Better to have loved and lost than to have never loved at all?

With the focus so far on the days leading up and the actual 36 hours of Prime Day, it’s time for Amazon to switch gears and consider how they can hold onto those expected new prime members, especially as competitors such as eBay and Walmart are waiting in the wings to catch them as they fall off. Just how many prime members will stick, and how many will switch? In a world of low brand loyalty will the pay off be as great as they anticipate if they don’t have a solid retention strategy in place?

Analyzing the weeks leading up to Prime Day, comparing the first of the month to the day prior to Prime Day, Captify’s Search Intelligence saw a 725% increase in users searching for Amazon Prime Trials, a 284% increase in users searching around Amazon subscriptions, and a 422% increase in users searching around deals.

The users that were searching around Amazon Prime were also searching for trials four times more than your average user on July 15th, the day before Prime Day. Looking at the days following Prime, one can can’t help but think, how many of these users will be short-term Amazon Prime subscribers and how many will last?

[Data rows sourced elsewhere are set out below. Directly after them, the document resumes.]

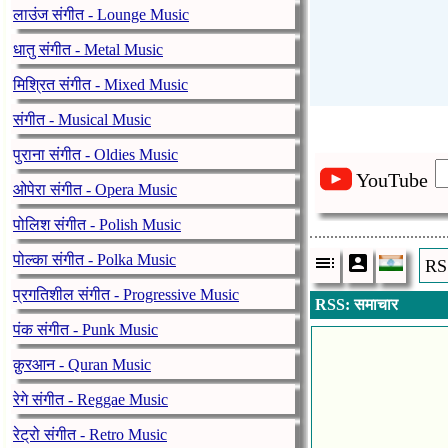
लाउंज संगीत - Lounge Music
धातु संगीत - Metal Music
मिश्रित संगीत - Mixed Music
संगीत - Musical Music
पुराना संगीत - Oldies Music
YouTube
ओपेरा संगीत - Opera Music
पोलिश संगीत - Polish Music
पोल्का संगीत - Polka Music
RSS
प्रगतिशील संगीत - Progressive Music
RSS: समाचार
पंक संगीत - Punk Music
क़ुरआन - Quran Music
रेगे संगीत - Reggae Music
रेट्रो संगीत - Retro Music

Comparing the day before and after, Captify’s Search Intelligence saw a 60% drop off for users searching for Prime trials. At the point consumers are searching for membership are they simultaneously already thinking of leaving? Captify also saw a 23% increase in users looking to cancel their Prime accounts on the day after Prime Day compared to the day before. Additionally, there was 4189% increase in users still looking for deals on Amazon, indicating that the effect of Prime Day stretches beyond the 36-hour time period as consumers continue to seek out deals.

How can Amazon spot those that will stick and not bother trying to reach those who will switch. You could ask if it’s better to have loved and lost than never to have loved at all? That remains to be seen as only time will tell.

Should Amazon be expecting a thank you card from Walmart and eBay?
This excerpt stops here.